Yay yay yay! I'm an actual author now an' I can get money for the story I wrote an' everything! I'm so happy!

OK, but seriously, buy my book. This is probably the only time I'll be shamelessly and unapologetically pimping for myself, because now there's a link to buy it over in yonder sidebar. (Please buy my book!)

Wednesday, January 27, 2010

It's a particularly French flavor of boredom.

My inspiration has been severely inadequate this past month. I desperately hope this has gone largely unnoticed, but I don't wanna kid myself. I've been trying to make myself keep writing, but everything I write just looks like shit to me.

So: new plan! Since I am by nature a compulsive writer, and typically can't not write, I am going to take my best friend's suggestion and try to recharge my creativity batteries - I shall accomplish this by not writing anything at all for an entire week. I don't know if I can go that long without saying something about something. I mean, I have the internet, and the State of the Union Address is tonight. There will be no shortage of things to write about! But seven days from today, I should be chomping at the bit to just get my opinion out there, rather than getting depressed over my complete inability to articulate an idea in a persuasive or interesting manner.

Wish me luck!

Monday, January 25, 2010

Poison for Your Brain: The Stupid, It Burns (from both barrels)!

So I skimmed over PZ's take on Adams' childish whining, but then Rhodopsin sent me Orac's scathing excoriation and I just had to read up. I even gave Natural News my e-mail address just so I could see the whole damn thing.

This is Poison for Your Brain, and not something serious like, uhh... something... else... so I'm just going to up & say that this guy's showing more ego defenses than Jessica Rabbit shows leg. (Pro Tip: that would be, like, all of them.) Can we go through the list? I think we can!

We've got delusional projection, denial, distortion, maybe splitting (that one's a bit more of a stretch); the whole article is a case in acting out, there's clearly some fantasy at work, I'll give him a free pass on idealization and passive aggression (since I took splitting and I'm already a little stretched); actual projection, and this is not a joke, we can see the jealousy and injustice collecting common to any martyr complex and/or motivated troll; I'll give him another pass on projective identification and somatization because I don't care to play doctor that seriously with him; OK, I guess that's it, actually. The neurotic defenses are missing, as far as I can tell, and the mature defenses are also completely absent.
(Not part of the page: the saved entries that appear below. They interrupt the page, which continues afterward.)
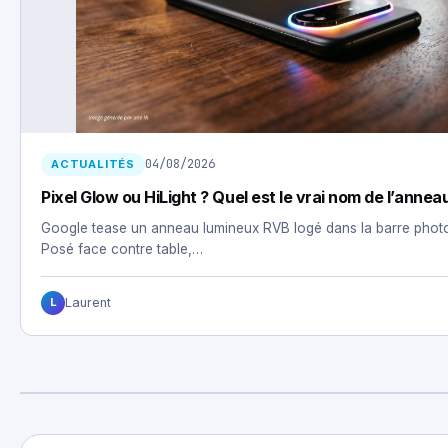
04/08/2026
ACTUALITÉS
Pixel Glow ou HiLight ? Quel est le vrai nom de l’anneau
Google tease un anneau lumineux RVB logé dans la barre photo 
Posé face contre table,…
Laurent
L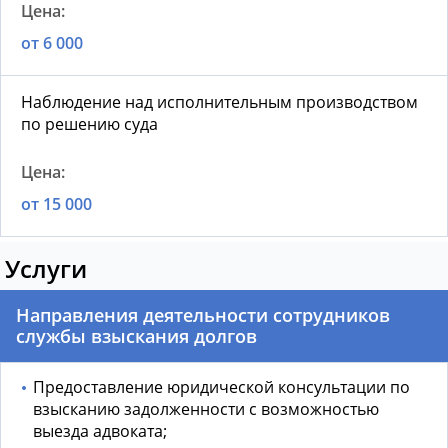
от 6 000
Наблюдение над исполнительным производством
по решению суда
от 15 000
Услуги
Направления деятельности сотрудников
службы взыскания долгов
Предоставление юридической консультации по
взысканию задолженности с возможностью
выезда адвоката;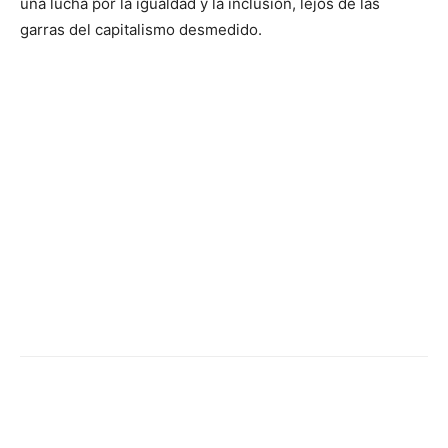
una lucha por la igualdad y la inclusión, lejos de las
garras del capitalismo desmedido.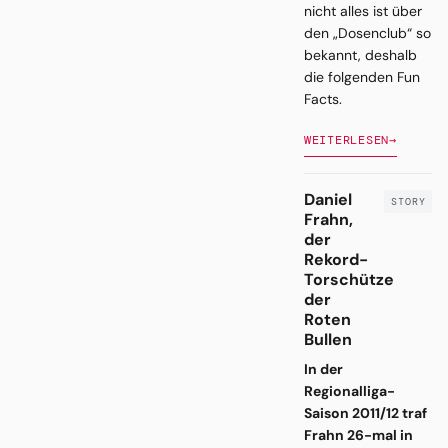
nicht alles ist über
den „Dosenclub“ so
bekannt, deshalb
die folgenden Fun
Facts.
WEITERLESEN
→
Daniel
Frahn,
der
Rekord-
Torschütze
der
Roten
Bullen
In der
Regionalliga-
Saison 2011/12 traf
Frahn 26-mal in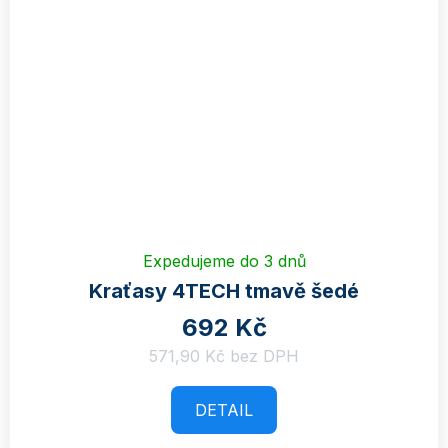
Expedujeme do 3 dnů
Kraťasy 4TECH tmavě šedé
692 Kč
571,90 Kč bez DPH
DETAIL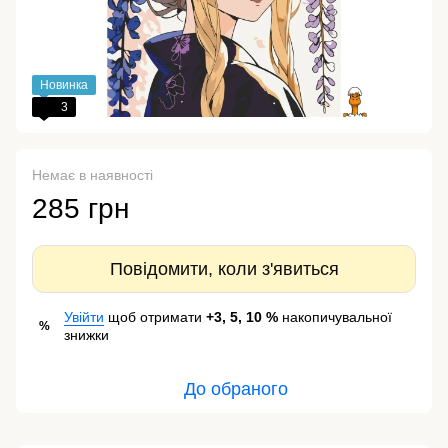
Новинка
3
Немає в наявності
285 грн
Повідомити, коли з'явиться
Увійти
щоб отримати
+3, 5, 10 %
накопичувальної
%
знижки
До обраного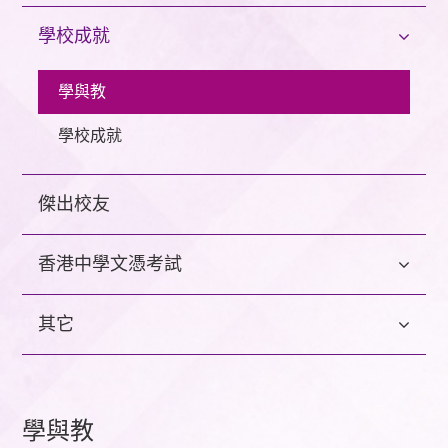
學校成就
學與教
學校成就
傑出校友
香港中學文憑考試
其它
學與教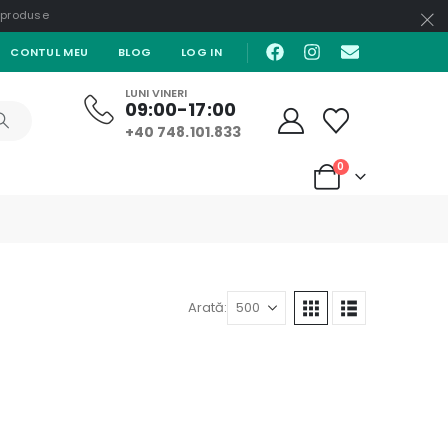
e produse
CONTUL MEU
BLOG
LOG IN
LUNI VINERI
09:00-17:00
+40 748.101.833
0
Arată: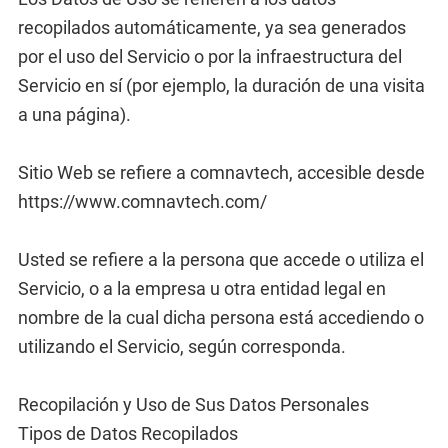
recopilados automáticamente, ya sea generados
por el uso del Servicio o por la infraestructura del
Servicio en sí (por ejemplo, la duración de una visita
a una página).
Sitio Web se refiere a comnavtech, accesible desde
https://www.comnavtech.com/
Usted se refiere a la persona que accede o utiliza el
Servicio, o a la empresa u otra entidad legal en
nombre de la cual dicha persona está accediendo o
utilizando el Servicio, según corresponda.
Recopilación y Uso de Sus Datos Personales
Tipos de Datos Recopilados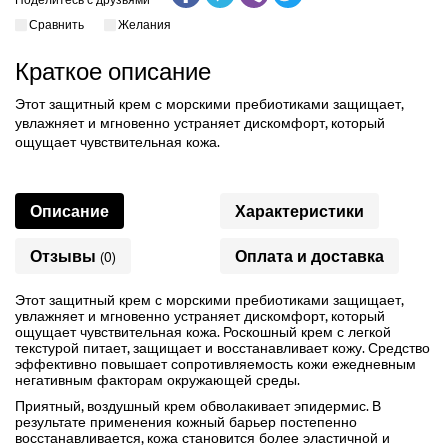
Сравнить
Желания
Краткое описание
Этот защитный крем с морскими пребиотиками защищает,
увлажняет и мгновенно устраняет дискомфорт, который
ощущает чувствительная кожа.
Описание
Характеристики
Отзывы
Оплата и доставка
(0)
Этот защитный крем с морскими пребиотиками защищает,
увлажняет и мгновенно устраняет дискомфорт, который
ощущает чувствительная кожа. Роскошный крем с легкой
текстурой питает, защищает и восстанавливает кожу. Средство
эффективно повышает сопротивляемость кожи ежедневным
негативным факторам окружающей среды.
Приятный, воздушный крем обволакивает эпидермис. В
результате применения кожный барьер постепенно
восстанавливается, кожа становится более эластичной и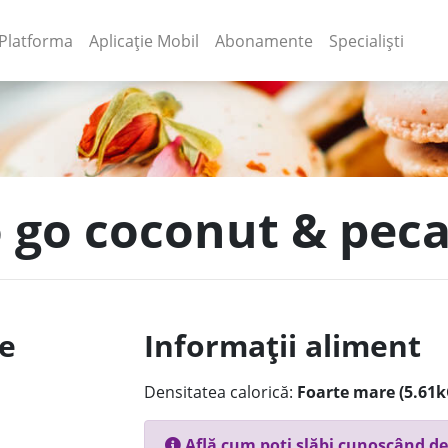
(current)
(current)
Platforma
Aplicație Mobil
Abonamente
Specialiști
o go coconut & peca
le
Informații aliment
Densitatea calorică:
Foarte mare (5.61k
Află cum poți slăbi cunoscând de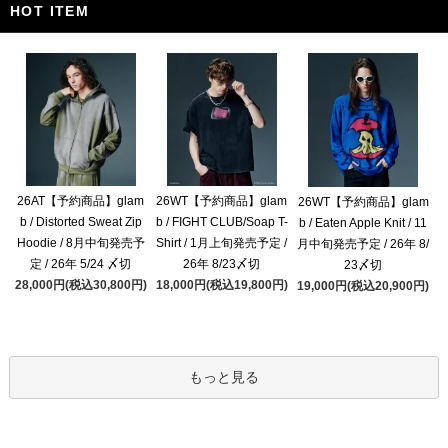
HOT ITEM
26AT【予約商品】glam
26WT【予約商品】glam
26WT【予約商品】glam
b / Distorted Sweat Zip
b / FIGHT CLUB/Soap T-
b / Eaten Apple Knit / 11
Hoodie / 8月中旬発売予
Shirt / 1月上旬発売予定 /
月中旬発売予定 / 26年 8/
定 / 26年 5/24 〆切
26年 8/23〆切
23〆切
28,000円(税込30,800円)
18,000円(税込19,800円)
19,000円(税込20,900円)
もっと見る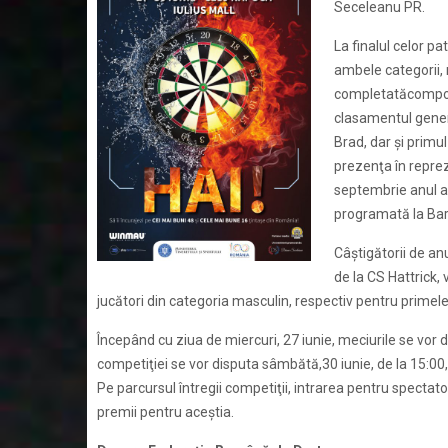
Seceleanu PR.
La finalul celor pa
ambele categorii, 
completatăcompone
clasamentul genera
Brad, dar și primu
prezenţa în reprez
septembrie anul ac
programată la Bar
Câştigătorii de an
de la CS Hattrick, 
jucători din categoria masculin, respectiv pentru primele
Începând cu ziua de miercuri, 27 iunie, meciurile se vor de
competiţiei se vor disputa sâmbătă,30 iunie, de la 15:00,
Pe parcursul întregii competiţii, intrarea pentru spectator
premii pentru aceştia.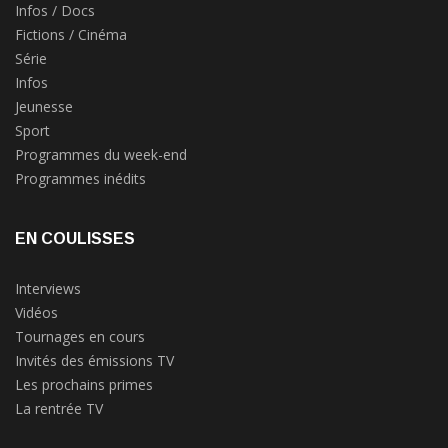
Infos / Docs
Fictions / Cinéma
Série
Infos
Jeunesse
Sport
Programmes du week-end
Programmes inédits
EN COULISSES
Interviews
Vidéos
Tournages en cours
Invités des émissions TV
Les prochains primes
La rentrée TV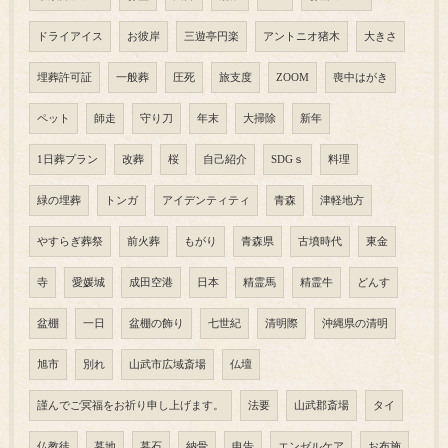
ドライアイス
お彼岸
三遊亭円楽
アントニオ猪木
大きさ
埋葬許可証
一般葬
圧死
旅支度
ZOOM
喪中はがき
ペット
師走
守り刀
年末
大掃除
新年
1日葬プラン
改葬
桜
自己紹介
SDGｓ
料理
緑の埋葬
トンガ
アイデンティティ
青森
津軽地方
やすらぎ葬祭
前火葬
もがり
青森県
古墳時代
東金
寺
愛媛城
成田空港
日本
精霊馬
精霊牛
どんす
盆棚
一日
盆棚の飾り
七世紀
清明際
沖縄県の清明
旭市
別れ
山武市広域斎場
仏壇
謹んでご冥福をお祈り申し上げます。
法要
山武郡斎場
タイ
仏教徒
墓地
墓石
納骨
申告
エンゼルケア
お布施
Seriously, take a look at the Cliff's Notes. This guy needs to see a shrink before he offs somebody. This is just stupid. And all over a fuckin' internet poll, for crying out loud.

What the fuck?!

In other news, neocons apparently think that theories of truth are a big fuckin' secret. (Also via PZ.) Seriously, these people need to take into account that Wikipedia exists (how about libraries?), or... or... or I don't know what. Fuck, who am I kidding, the shit either works or it doesn't. It all depends on whether the masses are idiots or educated enough to see through the bullshit. Whoops, I think my cynicism is showing!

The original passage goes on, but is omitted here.